Insights into rare psoriasis gene mutations may help treat common causes of the disease

12 April 2016

CARD14 is normally expressed in the skin. When a gain-of-function CARD14 mutation is present, mutant CARD14 protein binds to the proteins BCL10 and MALT1. This effect, in conjunction with an environmental trigger such as injury or infection, activates signalling pathways which lead to skin inflammation and psoriasis. The treatment of skin cells with MALT1 inhibitors reduced the disease-causing effects of mutant CARD14.

Image: CARD14 is normally expressed in the skin. When a gain-of-function CARD14 mutation is present, mutant CARD14 protein binds to the proteins BCL10 and MALT1. This effect, in conjunction with an environmental trigger such as injury or infection, activates signalling pathways which lead to skin inflammation and psoriasis. The treatment of skin cells with MALT1 inhibitors reduced the disease-causing effects of mutant CARD14.

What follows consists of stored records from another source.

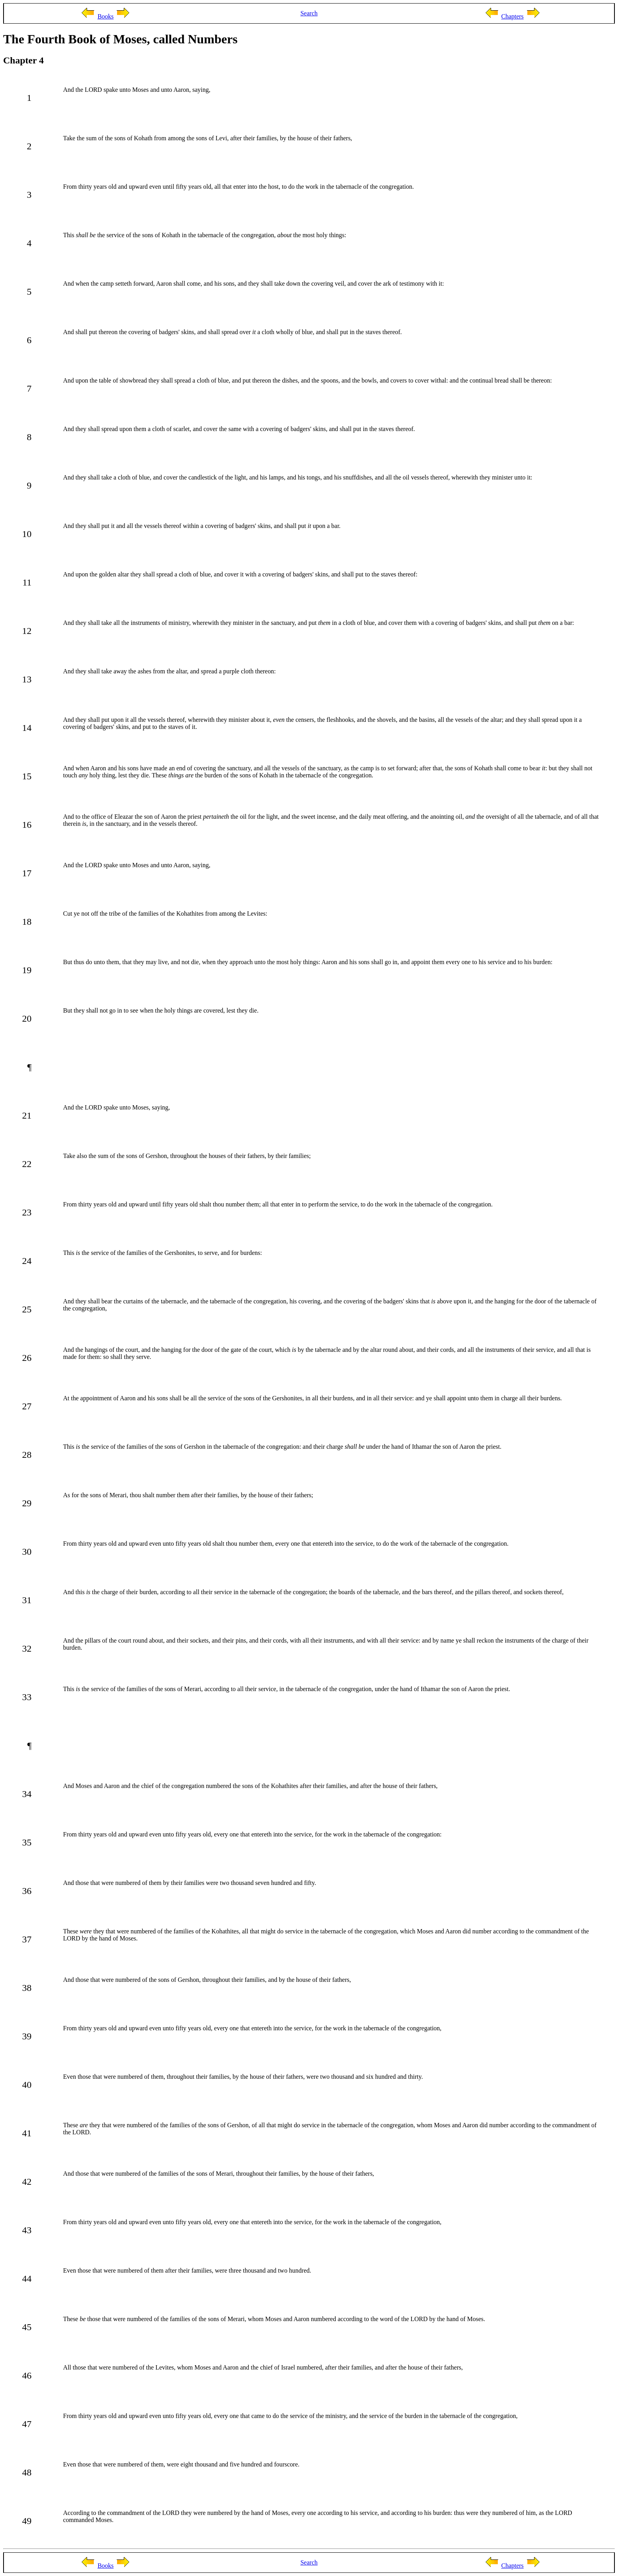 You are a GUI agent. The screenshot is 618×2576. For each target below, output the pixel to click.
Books (105, 16)
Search (309, 13)
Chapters (512, 16)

Scientists in Professor Steve Ley's laboratory at the Crick, working in close collaboration with Professor Anne Bowcock at the National Heart and Lung Institute (Imperial College London), have revealed the mechanisms behind psoriasis in patients with mutations in a gene called CARD14.

These severe mutations in CARD14 are relatively rare, but the findings may have implications for treating people with common psoriasis, which affects two to four percent of adults in the UK.

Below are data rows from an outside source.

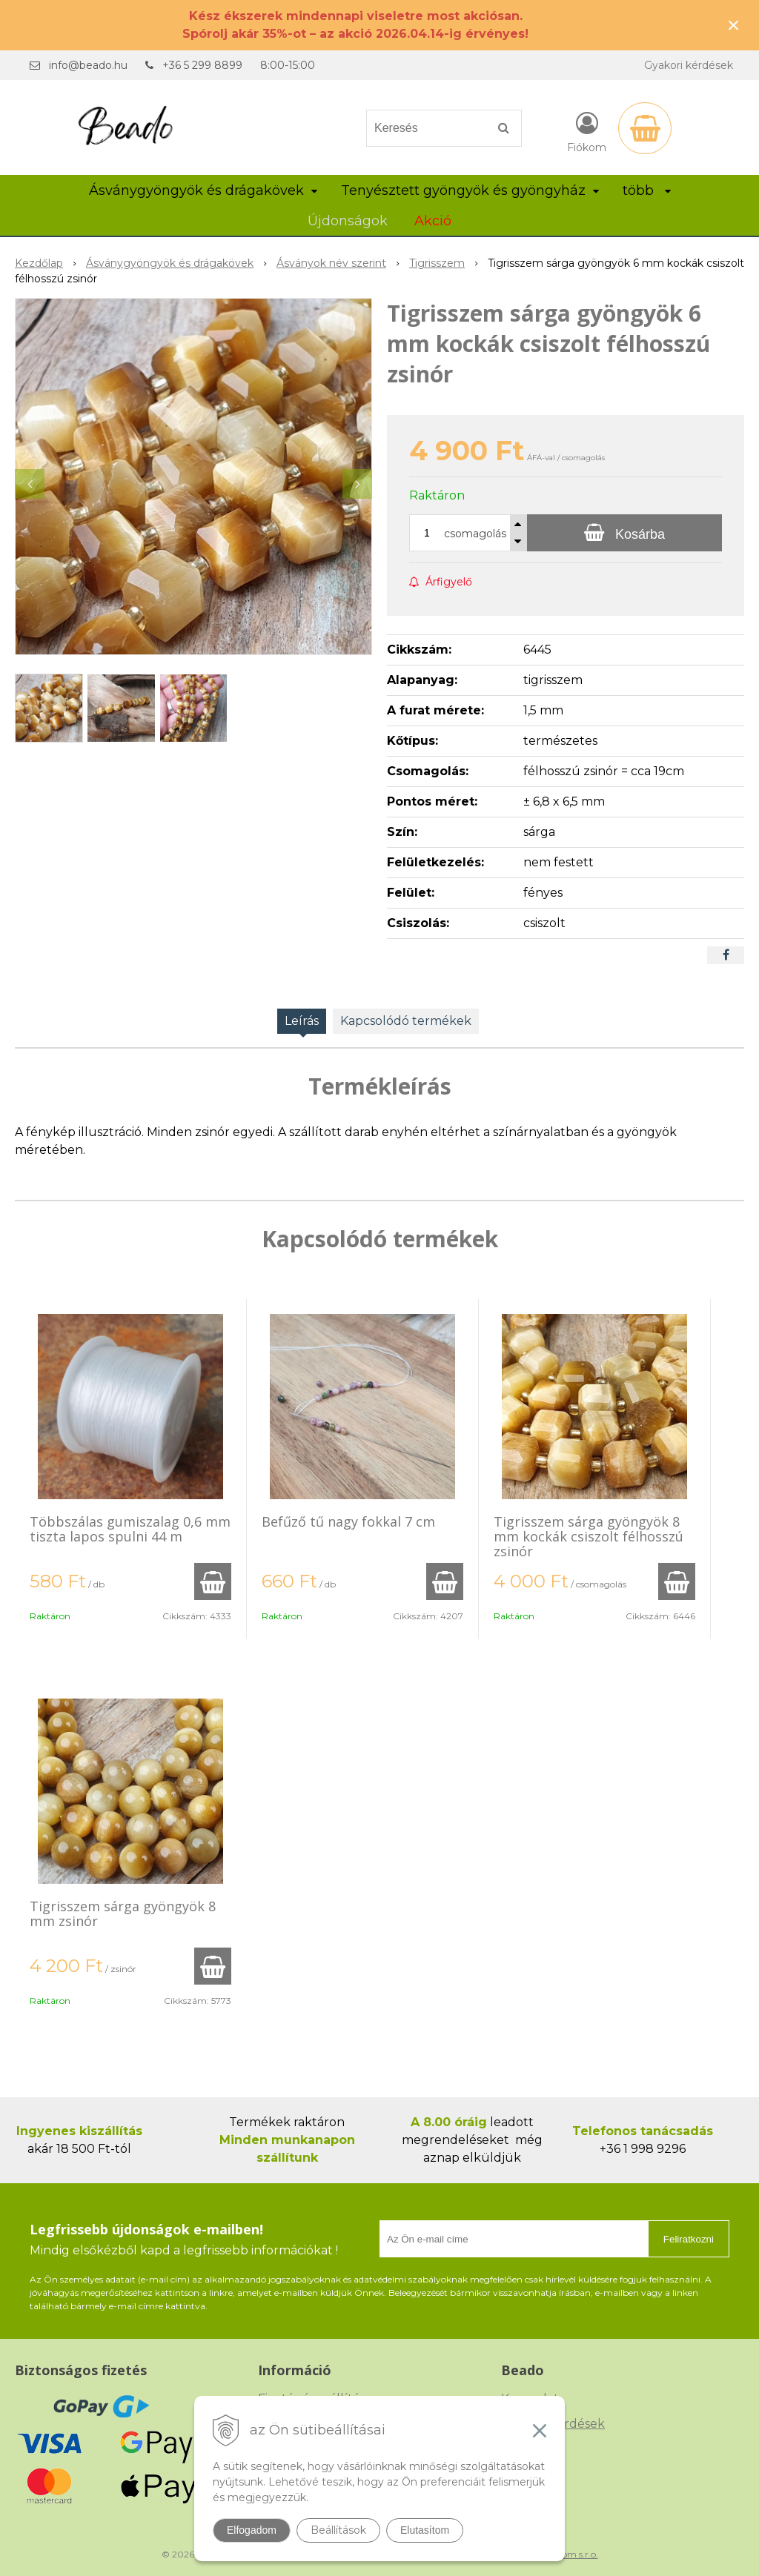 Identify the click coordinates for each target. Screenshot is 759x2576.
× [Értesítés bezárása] (733, 25)
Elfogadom (251, 2530)
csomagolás (475, 533)
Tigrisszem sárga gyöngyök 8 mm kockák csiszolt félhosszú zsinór (588, 1536)
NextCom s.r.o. (567, 2554)
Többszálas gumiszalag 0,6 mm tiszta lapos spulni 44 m (130, 1529)
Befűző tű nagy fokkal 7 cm (348, 1521)
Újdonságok (348, 221)
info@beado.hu (88, 65)
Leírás (302, 1021)
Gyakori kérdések (688, 65)
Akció (432, 221)
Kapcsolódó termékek (405, 1021)
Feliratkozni (688, 2239)
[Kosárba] (624, 532)
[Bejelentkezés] (586, 131)
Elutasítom (424, 2530)
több (647, 190)
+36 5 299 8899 (202, 65)
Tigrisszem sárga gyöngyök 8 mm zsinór (123, 1913)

Psoriasis is a chronic inflammatory disease of the skin, characterised by patches of inflamed skin, which are typically dry, scaly and itchy.

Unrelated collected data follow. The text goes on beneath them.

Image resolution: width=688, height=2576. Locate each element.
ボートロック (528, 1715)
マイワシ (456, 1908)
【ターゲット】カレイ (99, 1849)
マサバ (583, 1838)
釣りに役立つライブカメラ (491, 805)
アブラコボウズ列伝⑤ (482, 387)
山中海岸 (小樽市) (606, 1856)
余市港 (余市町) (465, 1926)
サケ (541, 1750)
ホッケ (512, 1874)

Professor Bowcock has previously shown that people with specific mutations in CARD14 have a high probability of developing psoriasis. These mutations cause the CARD14 protein (which is encoded by the CARD14 gene and expressed in skin cells) to activate a family of nuclear proteins that control inflammatory gene expression. These are known as gain-of-function mutations, because the resulting protein product (in this case CARD14) is altered so that it continuously activates a molecular pathway that drives inflammation.

In this new study, the scientists used biochemical and cellular techniques to find out more about how CARD14 mutations lead to increased inflammation in patients with psoriasis. They investigated how variants of the CARD14 protein interact with other proteins by co-expressing them in human cells grown in the laboratory and then determining which proteins could be isolated together as a complex. The team also looked at the biological activity of the CARD14 variants in different contexts by expressing them in human skin cells and looking at the activation of downstream signalling pathways and pro-inflammatory gene expression.

Their results showed that the mutations in the CARD14 gene result in its protein product forming 'active signalling complexes' with proteins called BCL10 and MALT1. This activates, or turns on, MALT1 enzyme activity, which further contributes to inflammatory signalling. The scientists found that using drugs to inhibit the activity of MALT1 reduced the inflammation caused by mutant variants of CARD14.

Professor Ley said: "Our findings suggest that MALT1 inhibitors might be therapeutically beneficial for psoriasis patients with gain-of-function CARD14 mutations.

"Although these severe CARD14 mutations are relatively rare, a common genetic variant of CARD14 present in the wider population is also associated with an increased risk of developing psoriasis. This raises the interesting possibility that MALT1 inhibitors may be useful for the treatment of more common forms of psoriasis."

The paper, Psoriasis mutations disrupt CARD14 autoinhibition promoting BCL10-MALT1-dependent NF-κB activation, is published in the Biochemical Journal.

  • Researchers have discovered how relatively rare mutations cause psoriasis, with implications for treating patients with more common causes of the disease.
  • The study was carried out as a close collaboration between Steve Ley's laboratory at the Crick and Anne Bowcock at the National Heart and Lung Institute at Imperial College.
  • The team also worked with colleagues at Washington University in Missouri, USA, and Helmholtz Zentrum München - the German Research Center for Environmental Health in Neuherberg, Germany. The research was supported by the Francis Crick Institute, the US National Institutes of Health and Wilhelm-Sander Stiftun in Germany.